AVITA Medical Reports Q4 2025 Earnings, Beats EPS, Slightly Surpasses Revenue Forecast, Lowers FY 2026 Guidance

RCEL
February 13, 2026

AVITA Medical reported fourth‑quarter 2025 revenue of $17.6 million, a 4% decline from $18.4 million in the same period a year earlier. The company posted a net loss of $11.6 million, translating to earnings of $‑0.38 per share, which beat the consensus estimate of $‑0.36 per share by $0.02. Revenue also edged ahead of the $17.52 million forecast, a $0.08 gain that reflects modest strength in the core RECELL product line despite broader reimbursement headwinds.

Gross profit for the quarter was $14.3 million, giving a gross margin of 81.2%, down from 87.6% in Q4 2024. The margin compression is largely attributable to a shift in product mix toward lower‑margin offerings such as Cohealyx and PermeaDerm, as well as inventory‑related adjustments that reduced the average cost of goods sold.

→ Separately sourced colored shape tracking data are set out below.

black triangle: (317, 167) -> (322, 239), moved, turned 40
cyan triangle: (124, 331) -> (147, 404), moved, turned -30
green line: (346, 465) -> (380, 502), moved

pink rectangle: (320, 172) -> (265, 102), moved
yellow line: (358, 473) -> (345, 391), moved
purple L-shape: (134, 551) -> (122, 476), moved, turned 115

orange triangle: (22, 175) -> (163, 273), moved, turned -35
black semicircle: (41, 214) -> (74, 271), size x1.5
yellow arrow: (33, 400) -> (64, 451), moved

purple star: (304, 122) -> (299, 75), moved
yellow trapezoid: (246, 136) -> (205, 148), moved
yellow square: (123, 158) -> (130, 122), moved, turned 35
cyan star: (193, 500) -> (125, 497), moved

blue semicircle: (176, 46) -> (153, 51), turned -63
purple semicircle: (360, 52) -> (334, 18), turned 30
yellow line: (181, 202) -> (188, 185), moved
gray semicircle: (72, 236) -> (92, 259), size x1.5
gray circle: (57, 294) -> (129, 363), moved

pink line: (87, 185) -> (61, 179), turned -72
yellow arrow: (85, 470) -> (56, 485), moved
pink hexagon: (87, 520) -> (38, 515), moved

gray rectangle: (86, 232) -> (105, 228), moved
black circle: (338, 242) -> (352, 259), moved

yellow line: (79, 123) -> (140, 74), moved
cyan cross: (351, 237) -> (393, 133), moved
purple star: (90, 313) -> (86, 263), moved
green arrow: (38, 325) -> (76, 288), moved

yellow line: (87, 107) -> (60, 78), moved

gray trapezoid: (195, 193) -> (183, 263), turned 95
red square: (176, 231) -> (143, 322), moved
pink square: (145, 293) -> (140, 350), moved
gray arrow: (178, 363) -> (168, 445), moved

Full‑year 2025 revenue reached $71.6 million, up 11% from $64.3 million in 2024. Management guided FY 2026 revenue to $80‑$85 million, a 12‑19% increase, but the guidance falls well below the $124.20 million consensus estimate, signaling a more cautious outlook amid ongoing reimbursement uncertainty.

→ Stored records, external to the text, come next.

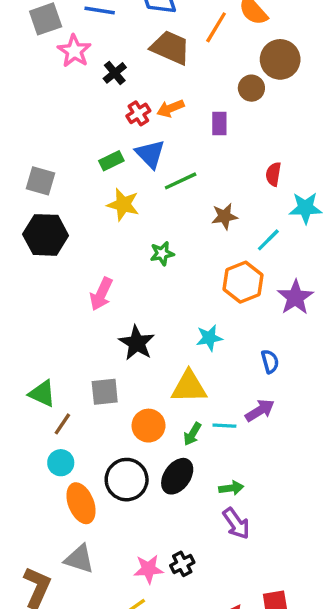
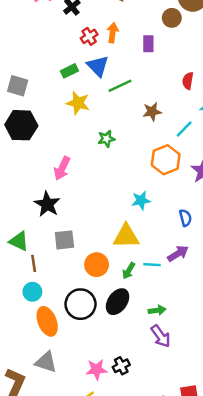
orange arrow: (170, 108) -> (113, 33), turned 120
black star: (137, 343) -> (47, 204), moved
brown line: (62, 424) -> (34, 263), turned -42

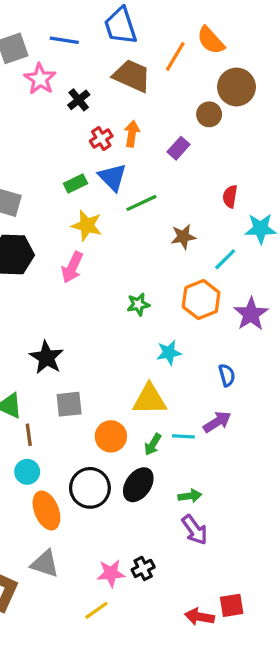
purple rectangle: (148, 44) -> (179, 148), turned 42
green star: (106, 139) -> (138, 304), moved
pink arrow: (62, 168) -> (72, 267), moved

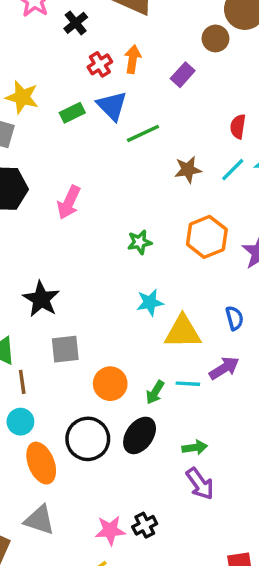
yellow star: (87, 225) -> (22, 97), moved
cyan line: (225, 259) -> (233, 170), moved
cyan star: (169, 353) -> (150, 303), moved
yellow triangle: (150, 399) -> (183, 332), moved

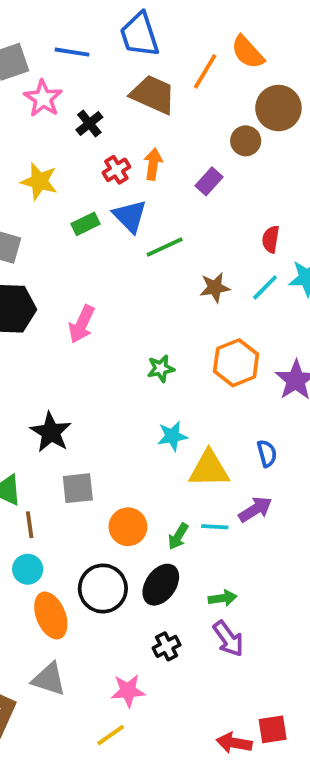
yellow star: (22, 97) -> (39, 181), moved
black cross: (145, 525) -> (167, 646), moved

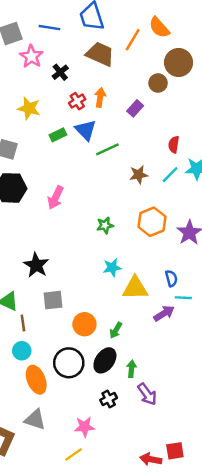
cyan line: (215, 527) -> (183, 298), moved
green arrow: (223, 598) -> (131, 369), moved, turned -77

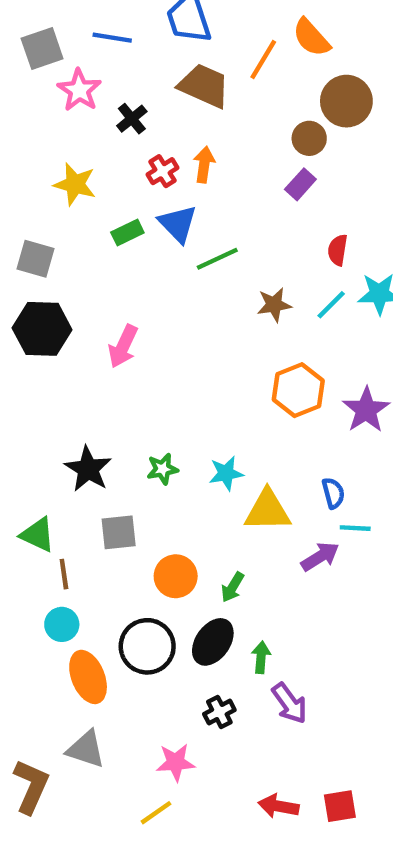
purple rectangle: (135, 108) -> (300, 184), moved
green star: (105, 225) -> (162, 469), moved
red arrow: (151, 459) -> (279, 806), moved

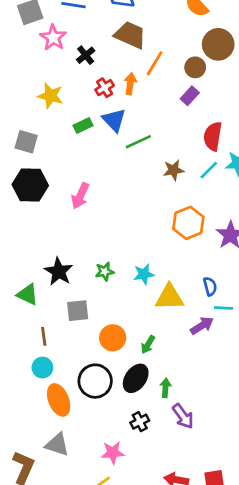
orange line: (263, 60) -> (155, 63), moved
red semicircle: (338, 250) -> (213, 136), size x1.5
green triangle: (38, 535) -> (28, 295), moved

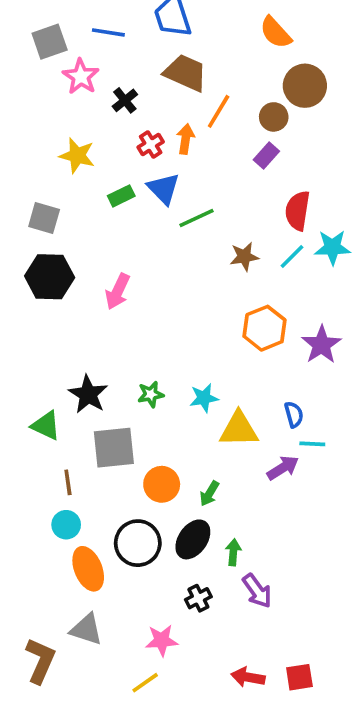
gray square: (78, 311) -> (114, 448), size x1.4

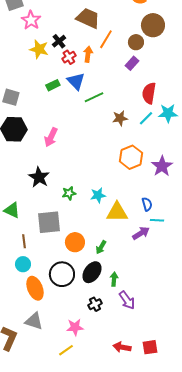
black cross: (125, 100) -> (59, 41), moved
yellow star: (77, 156) -> (39, 49), moved
black star: (88, 394) -> (39, 177), moved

AVITA secured a new $60 million credit facility with Perceptive Advisors, of which $50 million has been funded. The facility includes trailing‑12‑month revenue covenants of $68.5 million for Q1 2026 and $73 million for the full year, providing liquidity to support the company’s expanded wound‑care portfolio while maintaining flexible covenants.

The company faces Medicare Administrative Contractor reimbursement headwinds, but six of seven MACs have now published payment rates for RECELL, easing uncertainty for clinicians. Early signs of normalization in RECELL usage are emerging, and the mix shift to lower‑margin products is expected to add incremental gross profit without a proportional rise in operating expenses, supporting operating leverage.

Interim CEO Cary Vance emphasized a disciplined operating model and improved cash visibility, stating, “Our focus is straightforward: Do what we said we would do, report it clearly, and let execution speak for itself.” CFO David O’toole highlighted deliberate actions to reduce the operating cost base and improve cash efficiency, noting sequential improvement in cash use.”